_What the task asks_:
Only an exact copy of the listing below will do.

___

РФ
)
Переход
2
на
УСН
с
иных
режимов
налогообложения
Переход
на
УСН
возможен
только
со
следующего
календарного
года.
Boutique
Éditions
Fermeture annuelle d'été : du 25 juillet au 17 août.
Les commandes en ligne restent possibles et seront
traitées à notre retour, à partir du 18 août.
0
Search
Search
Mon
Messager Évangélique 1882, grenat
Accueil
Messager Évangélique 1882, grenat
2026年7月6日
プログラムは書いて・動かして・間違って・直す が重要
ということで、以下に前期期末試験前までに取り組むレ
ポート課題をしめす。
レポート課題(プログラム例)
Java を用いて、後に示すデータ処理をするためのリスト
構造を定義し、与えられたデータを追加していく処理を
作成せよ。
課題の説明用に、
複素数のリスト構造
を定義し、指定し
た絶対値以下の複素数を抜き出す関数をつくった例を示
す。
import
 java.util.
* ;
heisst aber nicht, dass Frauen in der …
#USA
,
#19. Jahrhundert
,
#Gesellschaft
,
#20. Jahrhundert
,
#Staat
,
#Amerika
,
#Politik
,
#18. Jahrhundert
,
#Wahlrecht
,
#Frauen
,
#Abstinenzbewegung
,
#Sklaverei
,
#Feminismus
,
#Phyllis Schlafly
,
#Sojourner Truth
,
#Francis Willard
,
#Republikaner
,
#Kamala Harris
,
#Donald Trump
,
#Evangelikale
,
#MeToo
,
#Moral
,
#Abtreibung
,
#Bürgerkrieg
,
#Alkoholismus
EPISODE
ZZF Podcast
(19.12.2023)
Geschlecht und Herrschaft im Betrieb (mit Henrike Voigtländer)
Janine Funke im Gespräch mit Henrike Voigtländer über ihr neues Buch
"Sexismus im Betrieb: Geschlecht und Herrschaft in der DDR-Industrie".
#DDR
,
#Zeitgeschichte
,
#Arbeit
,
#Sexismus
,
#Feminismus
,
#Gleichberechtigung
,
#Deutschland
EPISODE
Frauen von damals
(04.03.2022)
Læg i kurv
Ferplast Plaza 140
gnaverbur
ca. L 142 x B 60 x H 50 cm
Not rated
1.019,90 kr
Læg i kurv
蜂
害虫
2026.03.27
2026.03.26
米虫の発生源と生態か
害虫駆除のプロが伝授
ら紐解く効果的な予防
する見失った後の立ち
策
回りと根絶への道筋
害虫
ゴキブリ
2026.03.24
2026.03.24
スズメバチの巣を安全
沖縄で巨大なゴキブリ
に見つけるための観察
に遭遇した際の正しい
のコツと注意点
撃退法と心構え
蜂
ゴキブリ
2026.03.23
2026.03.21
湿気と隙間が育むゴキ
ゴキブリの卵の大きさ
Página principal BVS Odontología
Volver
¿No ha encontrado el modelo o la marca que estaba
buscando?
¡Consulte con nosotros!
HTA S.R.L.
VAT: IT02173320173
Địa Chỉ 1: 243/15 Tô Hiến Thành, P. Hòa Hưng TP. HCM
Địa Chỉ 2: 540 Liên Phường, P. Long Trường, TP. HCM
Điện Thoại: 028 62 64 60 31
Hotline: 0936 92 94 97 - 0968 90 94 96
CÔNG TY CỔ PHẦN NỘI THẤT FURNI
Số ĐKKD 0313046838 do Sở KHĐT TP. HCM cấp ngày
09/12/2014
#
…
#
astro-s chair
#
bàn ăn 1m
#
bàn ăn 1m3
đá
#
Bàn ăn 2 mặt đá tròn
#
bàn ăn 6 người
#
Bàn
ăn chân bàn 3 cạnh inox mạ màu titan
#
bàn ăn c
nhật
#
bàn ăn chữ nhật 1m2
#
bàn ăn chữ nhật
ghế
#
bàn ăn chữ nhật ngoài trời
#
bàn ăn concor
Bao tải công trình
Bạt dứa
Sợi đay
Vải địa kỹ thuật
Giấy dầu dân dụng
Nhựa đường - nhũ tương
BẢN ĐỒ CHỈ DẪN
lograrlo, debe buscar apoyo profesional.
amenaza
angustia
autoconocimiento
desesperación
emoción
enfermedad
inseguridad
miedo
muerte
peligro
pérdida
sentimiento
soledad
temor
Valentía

___

_Finished task_:
РФ
)
Переход
2
на
УСН
с
иных
режимов
налогообложения
Переход
на
УСН
возможен
только
со
следующего
календарного
года.
Boutique
Éditions
Fermeture annuelle d'été : du 25 juillet au 17 août.
Les commandes en ligne restent possibles et seront
traitées à notre retour, à partir du 18 août.
0
Search
Search
Mon
Messager Évangélique 1882, grenat
Accueil
Messager Évangélique 1882, grenat
2026年7月6日
プログラムは書いて・動かして・間違って・直す が重要
ということで、以下に前期期末試験前までに取り組むレ
ポート課題をしめす。
レポート課題(プログラム例)
Java を用いて、後に示すデータ処理をするためのリスト
構造を定義し、与えられたデータを追加していく処理を
作成せよ。
課題の説明用に、
複素数のリスト構造
を定義し、指定し
た絶対値以下の複素数を抜き出す関数をつくった例を示
す。
import
 java.util.
* ;
heisst aber nicht, dass Frauen in der …
#USA
,
#19. Jahrhundert
,
#Gesellschaft
,
#20. Jahrhundert
,
#Staat
,
#Amerika
,
#Politik
,
#18. Jahrhundert
,
#Wahlrecht
,
#Frauen
,
#Abstinenzbewegung
,
#Sklaverei
,
#Feminismus
,
#Phyllis Schlafly
,
#Sojourner Truth
,
#Francis Willard
,
#Republikaner
,
#Kamala Harris
,
#Donald Trump
,
#Evangelikale
,
#MeToo
,
#Moral
,
#Abtreibung
,
#Bürgerkrieg
,
#Alkoholismus
EPISODE
ZZF Podcast
(19.12.2023)
Geschlecht und Herrschaft im Betrieb (mit Henrike Voigtländer)
Janine Funke im Gespräch mit Henrike Voigtländer über ihr neues Buch
"Sexismus im Betrieb: Geschlecht und Herrschaft in der DDR-Industrie".
#DDR
,
#Zeitgeschichte
,
#Arbeit
,
#Sexismus
,
#Feminismus
,
#Gleichberechtigung
,
#Deutschland
EPISODE
Frauen von damals
(04.03.2022)
Læg i kurv
Ferplast Plaza 140
gnaverbur
ca. L 142 x B 60 x H 50 cm
Not rated
1.019,90 kr
Læg i kurv
蜂
害虫
2026.03.27
2026.03.26
米虫の発生源と生態か
害虫駆除のプロが伝授
ら紐解く効果的な予防
する見失った後の立ち
策
回りと根絶への道筋
害虫
ゴキブリ
2026.03.24
2026.03.24
スズメバチの巣を安全
沖縄で巨大なゴキブリ
に見つけるための観察
に遭遇した際の正しい
のコツと注意点
撃退法と心構え
蜂
ゴキブリ
2026.03.23
2026.03.21
湿気と隙間が育むゴキ
ゴキブリの卵の大きさ
Página principal BVS Odontología
Volver
¿No ha encontrado el modelo o la marca que estaba
buscando?
¡Consulte con nosotros!
HTA S.R.L.
VAT: IT02173320173
Địa Chỉ 1: 243/15 Tô Hiến Thành, P. Hòa Hưng TP. HCM
Địa Chỉ 2: 540 Liên Phường, P. Long Trường, TP. HCM
Điện Thoại: 028 62 64 60 31
Hotline: 0936 92 94 97 - 0968 90 94 96
CÔNG TY CỔ PHẦN NỘI THẤT FURNI
Số ĐKKD 0313046838 do Sở KHĐT TP. HCM cấp ngày
09/12/2014
#
…
#
astro-s chair
#
bàn ăn 1m
#
bàn ăn 1m3
đá
#
Bàn ăn 2 mặt đá tròn
#
bàn ăn 6 người
#
Bàn
ăn chân bàn 3 cạnh inox mạ màu titan
#
bàn ăn c
nhật
#
bàn ăn chữ nhật 1m2
#
bàn ăn chữ nhật
ghế
#
bàn ăn chữ nhật ngoài trời
#
bàn ăn concor
Bao tải công trình
Bạt dứa
Sợi đay
Vải địa kỹ thuật
Giấy dầu dân dụng
Nhựa đường - nhũ tương
BẢN ĐỒ CHỈ DẪN
lograrlo, debe buscar apoyo profesional.
amenaza
angustia
autoconocimiento
desesperación
emoción
enfermedad
inseguridad
miedo
muerte
peligro
pérdida
sentimiento
soledad
temor
Valentía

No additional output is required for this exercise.